In occasione dell’850° anniversario dalla Battaglia di Legnano, la Fondazione Palio ha deciso di dare un’impronta sociale a questo evento. «Negli ultimi quattro anni, il concerto di apertura è stato affidato alla Fanfara dell’Arma dei Carabinieri, che ringraziamo per aver contribuito alla solennità di questo appuntamento – afferma Luca Roveda, presidente della Fondazione Palio. Quest’anno, il Consiglio ha scelto di cambiare programma, dando spazio all’orchestra AllegroModerato, una realtà che unisce qualità musicale e inclusione. Vogliamo dare a questo momento inaugurale un significato sociale: la musica diventa strumento di integrazione, valorizzando il talento di musicisti con fragilità e sottolineando l’importanza di una comunità che accoglie e offre opportunità a tutti. Questo messaggio è in linea con i valori del Palio e delle nostre Contrade».

La Fondazione Palio esprime riconoscenza anche a Pomini Long Rolling Mills, partner dell’iniziativa, per il supporto fondamentale all’organizzazione della serata musicale.

Chi è AllegroModerato

AllegroModerato è un centro di formazione musicale con sede a Milano, dedicato a bambini, giovani e adulti con disabilità. Le sue formazioni, che spaziano dalla musica sinfonica all’elettronica, passando per la musica corale e il rock, partecipano a numerosi concerti in Italia e all’estero, combinando un elevato livello artistico con una reale inclusione sociale. AllegroModerato collabora con conservatori e scuole di musica, promuovendo l’innovativa metodologia di “Educazione Orchestrale Inclusiva” e contribuendo alla creazione di nuove orchestre in Italia e all’estero, come l’Orchestra AllegroModerato Diego Suarez in Madagascar. Inoltre, organizza progetti musicali in scuole, ospedali e istituti di pena, e ha fondato la Light Orchestra, composta da donne migranti, e l’Orchestra Accordi Ritrovati, coinvolgendo genitori e caregiver di musicisti con disabilità.

Nel 2017, l’orchestra ha ricevuto un’onorificenza al merito dalla Presidenza della Repubblica Italiana per il valore sociale e artistico del suo operato. Con un repertorio sinfonico rielaborato, è regolarmente invitata a importanti stagioni concertistiche e ha realizzato numerosi concerti in Italia e all’estero, collaborando con artisti di fama nazionale e internazionale, come Eugenio Finardi, Franco Mussida, Morgan e Stefano Bollani, nonché con l’Orchestra Sinfonica di Gyor e la Charity Symphony Orchestra di Southampton.

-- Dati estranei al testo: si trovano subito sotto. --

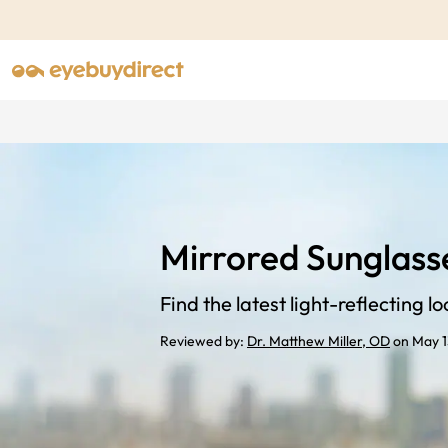
Mirrored Sunglass
Find the latest light-reflecting lo
Reviewed by:
Dr. Matthew Miller, OD
on May 1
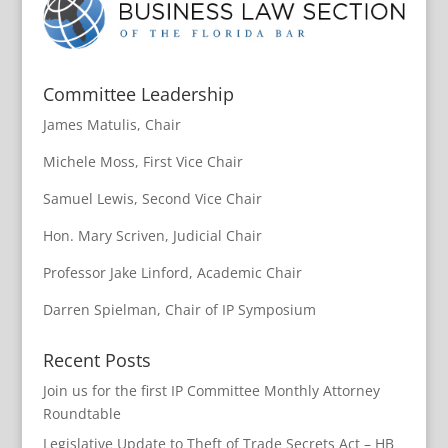
Committee Leadership
James Matulis, Chair
Michele Moss, First Vice Chair
Samuel Lewis, Second Vice Chair
Hon. Mary Scriven, Judicial Chair
Professor Jake Linford, Academic Chair
Darren Spielman, Chair of IP Symposium
Recent Posts
Join us for the first IP Committee Monthly Attorney
Roundtable
Legislative Update to Theft of Trade Secrets Act – HB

AllegroModerato ha anche collaborato con la compagnia teatrale La Ribalta di Bolzano per il progetto L’Otello Circus, apprezzato da critica e pubblico. Recentemente, l’orchestra è stata invitata dal Ministero per la Disabilità a esibirsi al primo G7 per l’inclusione e la disabilità, che si svolgerà ad Assisi nel 2024, portando così in un contesto internazionale il valore del suo lavoro nel campo della musica e della disabilità.